The hypothesis one states that “profitability is negatively correlated with liquidity risk”. And multivariate regression results have accepted such hypothesis and stated profitability as negatively co integrated with liquidity risk. The second hypothesis stated that “return on assets has positive impact on liquidity risk”. And results have concluded strong positive significance of return on assets on liquidity risk. Therefore, such hypothesis is accepted. The third hypothesis stated as “leverage is negatively correlated with liquidity risk”. But leverage is found positively correlated with liquidity risk and hypothesis is rejected. The fourth hypothesis has stated “the bank size is negatively correlated with liquidity risk”. And the results stated it as expected relation. However, it is accepted that bank size has positive impact on liquidity risk.

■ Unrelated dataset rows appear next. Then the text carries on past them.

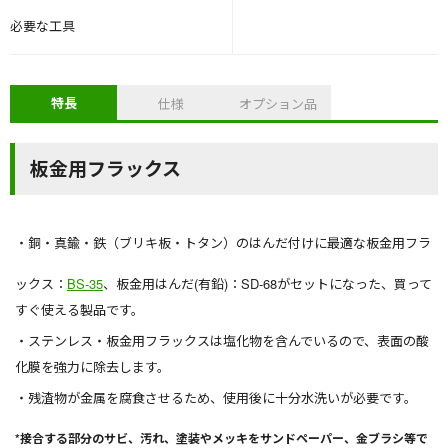
必要な工具
特長
仕様
オプション品
板金用フラックス
銅・真鍮・鉄（ブリキ板・トタン）のはんだ付けに最適な板金用フラ
ックス：
BS-35
、板金用はんだ(有鉛)：SD-68がセットになった、買って
すぐ使える製品です。
ステンレス・板金用フラックスは塩化物を含んでいるので、表面の酸
化膜を強力に除去します。
残渣物が金属を腐食させるため、使用後に十分水洗いが必要です。
*接合する部分のサビ、汚れ、塗装やメッキをサンドペーパー、金ブラシ等で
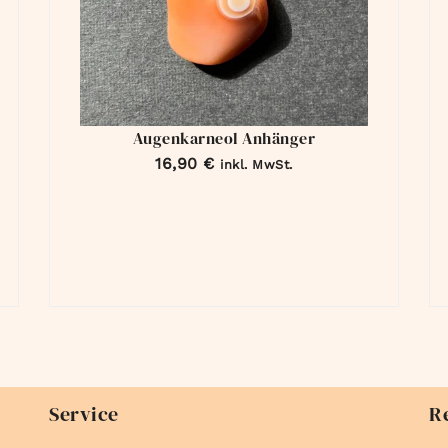
Augenkarneol Anhänger
16,90
€
inkl. MwSt.
Service
R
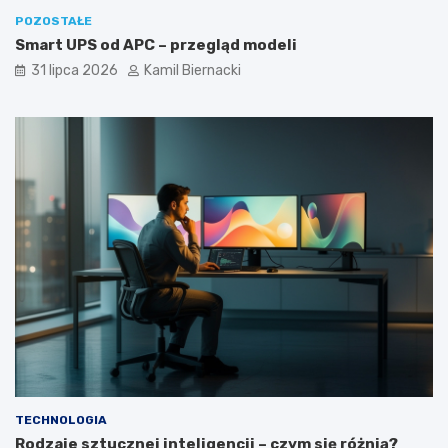
POZOSTAŁE
Smart UPS od APC – przegląd modeli
31 lipca 2026
Kamil Biernacki
TECHNOLOGIA
Rodzaje sztucznej inteligencji – czym się różnią?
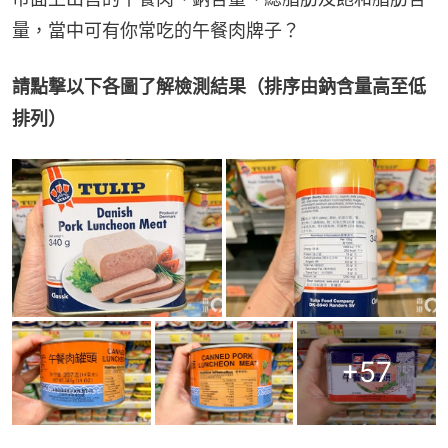
量，當中可有你常吃的午餐肉牌子？
請點撃以下各圖了解檢測結果（排序由鈉含量高至低
排列）
+
57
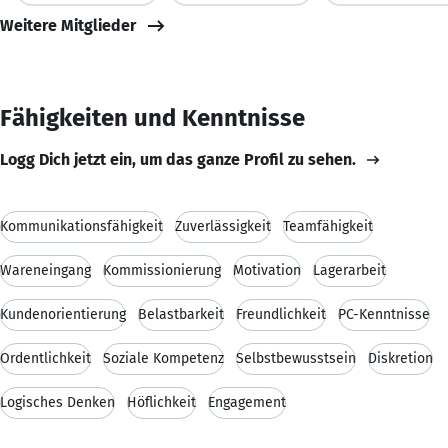
Weitere Mitglieder
Fähigkeiten und Kenntnisse
Logg Dich jetzt ein, um das ganze Profil zu sehen.
Kommunikationsfähigkeit
Zuverlässigkeit
Teamfähigkeit
Wareneingang
Kommissionierung
Motivation
Lagerarbeit
Kundenorientierung
Belastbarkeit
Freundlichkeit
PC-Kenntnisse
Ordentlichkeit
Soziale Kompetenz
Selbstbewusstsein
Diskretion
Logisches Denken
Höflichkeit
Engagement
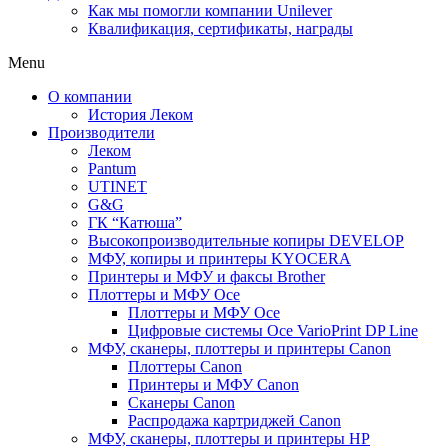
Как мы помогли компании Unilever
Квалификация, сертификаты, награды
Menu
О компании
История Леком
Производители
Леком
Pantum
UTINET
G&G
ГК “Катюша”
Высокопроизводительные копиры DEVELOP
МФУ, копиры и принтеры KYOCERA
Принтеры и МФУ и факсы Brother
Плоттеры и МФУ Oce
Плоттеры и МФУ Oce
Цифровые системы Oce VarioPrint DP Line
МФУ, сканеры, плоттеры и принтеры Canon
Плоттеры Canon
Принтеры и МФУ Canon
Сканеры Canon
Распродажа картриджей Canon
МФУ, сканеры, плоттеры и принтеры HP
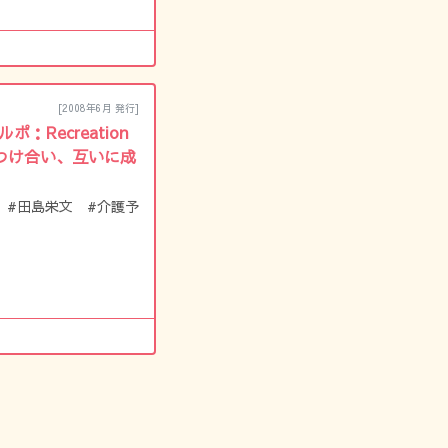
[2008年6月 発行]
ポ：Recreation
つけ合い、互いに成
 #田島栄文 #介護予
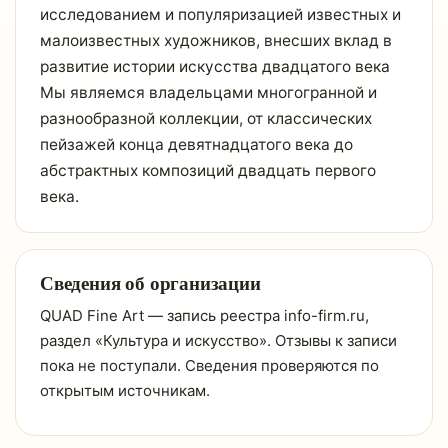
исследованием и популяризацией известных и
малоизвестных художников, внесших вклад в
развитие истории искусства двадцатого века
Мы являемся владельцами многогранной и
разнообразной коллекции, от классических
пейзажей конца девятнадцатого века до
абстрактных композиций двадцать первого
века.
Сведения об организации
QUAD Fine Art — запись реестра info-firm.ru,
раздел «Культура и искусство». Отзывы к записи
пока не поступали. Сведения проверяются по
открытым источникам.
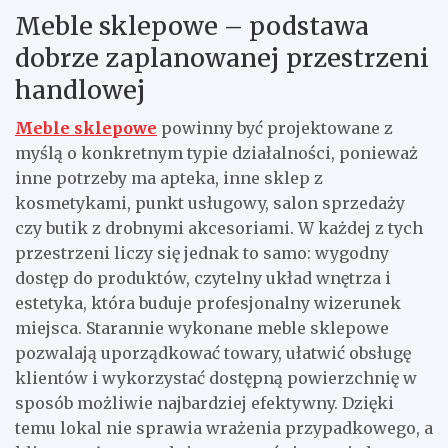
Meble sklepowe – podstawa
dobrze zaplanowanej przestrzeni
handlowej
Meble sklepowe
powinny być projektowane z
myślą o konkretnym typie działalności, ponieważ
inne potrzeby ma apteka, inne sklep z
kosmetykami, punkt usługowy, salon sprzedaży
czy butik z drobnymi akcesoriami. W każdej z tych
przestrzeni liczy się jednak to samo: wygodny
dostęp do produktów, czytelny układ wnętrza i
estetyka, która buduje profesjonalny wizerunek
miejsca. Starannie wykonane meble sklepowe
pozwalają uporządkować towary, ułatwić obsługę
klientów i wykorzystać dostępną powierzchnię w
sposób możliwie najbardziej efektywny. Dzięki
temu lokal nie sprawia wrażenia przypadkowego, a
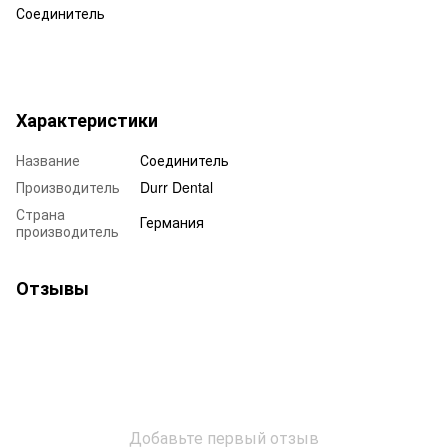
Соединитель
Характеристики
Название
Соединитель
Производитель
Durr Dental
Страна
Германия
производитель
Отзывы
Добавьте первый отзыв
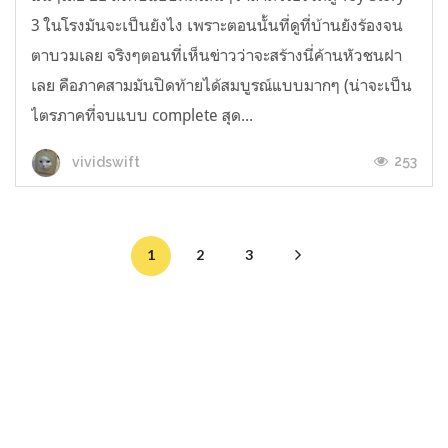
3 ในโรงมันจะเป็นยังไง เพราะตอนนั้นที่ดูที่บ้านยังร้องจน
ตาบวมเลย จริงๆตอนที่เห็นข่าวว่าจะสร้างนี่ค้านหัวชนฝา
เลย คือภาคสามมันปิดท้ายได้สมบูรณ์แบบมากๆ (น่าจะเป็น
ไตรภาคที่จบแบบ complete สุด...
253
vividswift
1
2
3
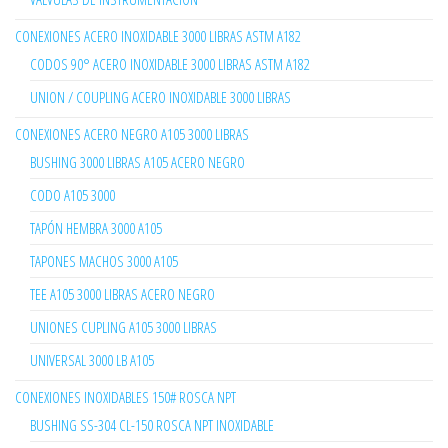
CONEXIONES ACERO INOXIDABLE 3000 LIBRAS ASTM A182
CODOS 90° ACERO INOXIDABLE 3000 LIBRAS ASTM A182
UNION / COUPLING ACERO INOXIDABLE 3000 LIBRAS
CONEXIONES ACERO NEGRO A105 3000 LIBRAS
BUSHING 3000 LIBRAS A105 ACERO NEGRO
CODO A105 3000
TAPÓN HEMBRA 3000 A105
TAPONES MACHOS 3000 A105
TEE A105 3000 LIBRAS ACERO NEGRO
UNIONES CUPLING A105 3000 LIBRAS
UNIVERSAL 3000 LB A105
CONEXIONES INOXIDABLES 150# ROSCA NPT
BUSHING SS-304 CL-150 ROSCA NPT INOXIDABLE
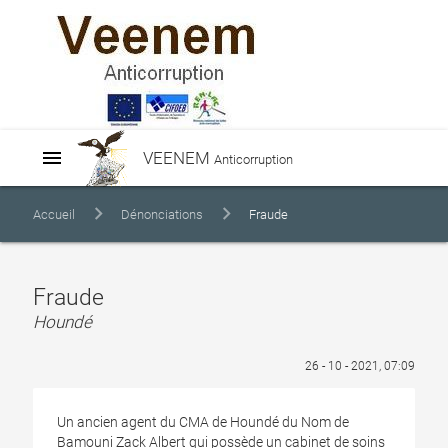
menu
VEENEM
Anticorruption
Accueil
Dénonciations
Fraude
Fraude
Houndé
26 - 10 - 2021, 07:09
Un ancien agent du CMA de Houndé du Nom de
Bamouni Zack Albert qui possède un cabinet de soins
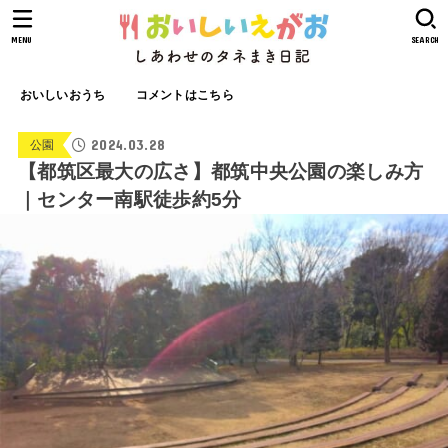
MENU
SEARCH
おいしいおうち
コメントはこちら
2024.03.28
公園
【都筑区最大の広さ】都筑中央公園の楽しみ方
｜センター南駅徒歩約5分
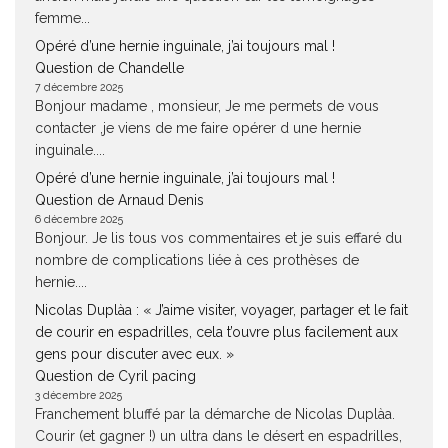
femme...
Opéré d’une hernie inguinale, j’ai toujours mal !
Question de Chandelle
7 décembre 2025
Bonjour madame , monsieur, Je me permets de vous
contacter ,je viens de me faire opérer d une hernie
inguinale....
Opéré d’une hernie inguinale, j’ai toujours mal !
Question de Arnaud Denis
6 décembre 2025
Bonjour. Je lis tous vos commentaires et je suis effaré du
nombre de complications liée à ces prothèses de
hernie....
Nicolas Duplàa : « J’aime visiter, voyager, partager et le fait
de courir en espadrilles, cela t’ouvre plus facilement aux
gens pour discuter avec eux. »
Question de Cyril pacing
3 décembre 2025
Franchement bluffé par la démarche de Nicolas Duplàa.
Courir (et gagner !) un ultra dans le désert en espadrilles,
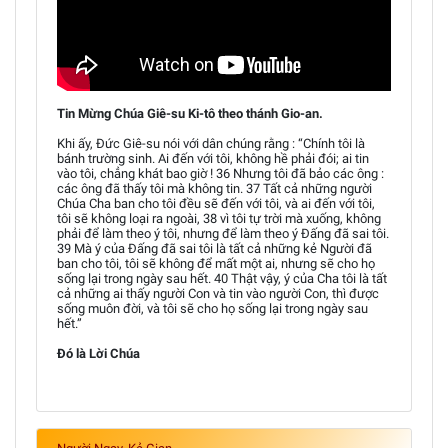
Tin Mừng Chúa Giê-su Ki-tô theo thánh Gio-an.
Khi ấy, Đức Giê-su nói với dân chúng rằng : “Chính tôi là
bánh trường sinh. Ai đến với tôi, không hề phải đói; ai tin
vào tôi, chẳng khát bao giờ ! 36 Nhưng tôi đã bảo các ông :
các ông đã thấy tôi mà không tin. 37 Tất cả những người
Chúa Cha ban cho tôi đều sẽ đến với tôi, và ai đến với tôi,
tôi sẽ không loại ra ngoài, 38 vì tôi tự trời mà xuống, không
phải để làm theo ý tôi, nhưng để làm theo ý Đấng đã sai tôi.
39 Mà ý của Đấng đã sai tôi là tất cả những kẻ Người đã
ban cho tôi, tôi sẽ không để mất một ai, nhưng sẽ cho họ
sống lại trong ngày sau hết. 40 Thật vậy, ý của Cha tôi là tất
cả những ai thấy người Con và tin vào người Con, thì được
sống muôn đời, và tôi sẽ cho họ sống lại trong ngày sau
hết.”
Đó là Lời Chúa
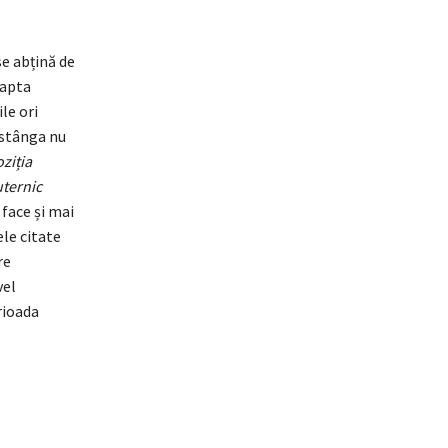
e abțină de
eapta
le ori
 stânga nu
ziția
uternic
face și mai
ele citate
re
vel
rioada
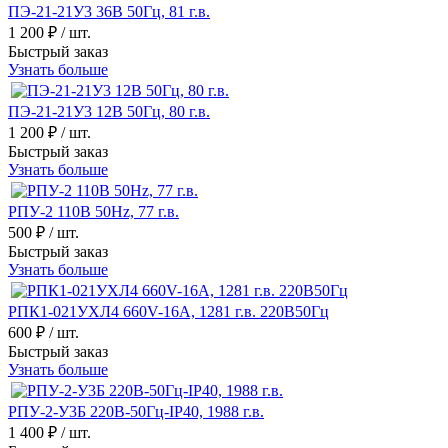
ПЭ-21-21У3 36В 50Гц, 81 г.в.
1 200 ₽
/ шт.
Быстрый заказ
Узнать больше
ПЭ-21-21У3 12В 50Гц, 80 г.в.
1 200 ₽
/ шт.
Быстрый заказ
Узнать больше
РПУ-2 110В 50Hz, 77 г.в.
500 ₽
/ шт.
Быстрый заказ
Узнать больше
РПК1-021УХЛ4 660V-16A, 1281 г.в. 220В50Гц
600 ₽
/ шт.
Быстрый заказ
Узнать больше
РПУ-2-У3Б 220В-50Гц-IP40, 1988 г.в.
1 400 ₽
/ шт.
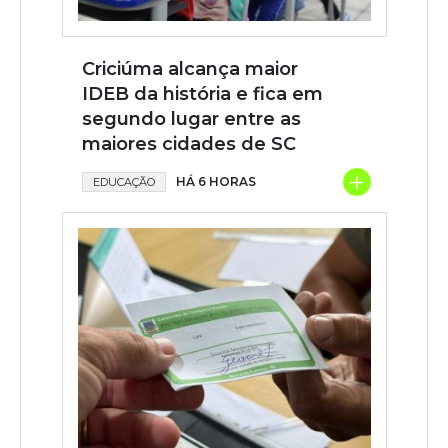
Criciúma alcança maior
IDEB da história e fica em
segundo lugar entre as
maiores cidades de SC
+
HÁ 6 HORAS
EDUCAÇÃO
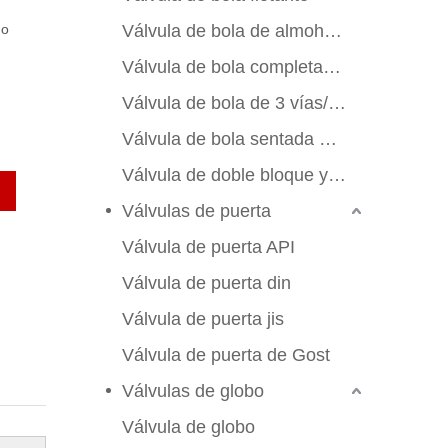
mo
Válvula de bola de almohadilla de montaje
Válvula de bola completamente soldada
Válvula de bola de 3 vías/4 vías
Válvula de bola sentada de metal
Válvula de doble bloque y sangrado
Válvulas de puerta
Válvula de puerta API
Válvula de puerta din
Válvula de puerta jis
Válvula de puerta de Gost
Válvulas de globo
Válvula de globo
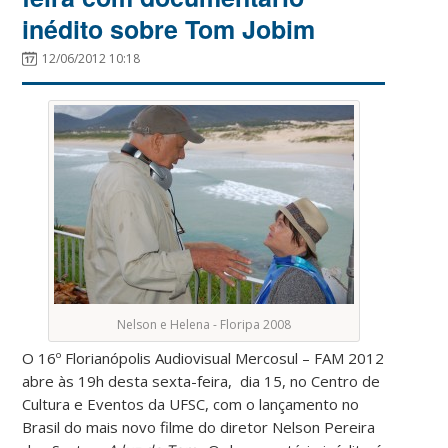
inédito sobre Tom Jobim
12/06/2012 10:18
Nelson e Helena - Floripa 2008
O 16º Florianópolis Audiovisual Mercosul – FAM 2012
abre às 19h desta sexta-feira, dia 15, no Centro de
Cultura e Eventos da UFSC, com o lançamento no
Brasil do mais novo filme do diretor Nelson Pereira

In current study, as prior mentioned profitability, return on assets and bank size are positively correlated with liquidity risk. And leverage is negatively correlated with liquidity risk. Thus, results proved their significance in accordance to prior studies. Hence, current study results are correlated with investigations of Jarrow & Roch [4]; Akhtar, Ali and Sadaqat, [8]; Ramzan and Zafar [6].


The objective of the study was to investigate the relationship of liquidity risk to profitability, bank size, return on assets, and leverage and bank size of Islamic banking sector of Pakistan. While, the study has supported the prior study’s findings that profitability is negatively correlated because Islamic banking has less diversified investment and operations. Assets return ratio has also found significant results that shown strong impact on liquidity risk of Pakistani Islamic banking. And hypothesis of leverage is also rejected. Moreover, bank size is found correlated negatively with liquidity risk.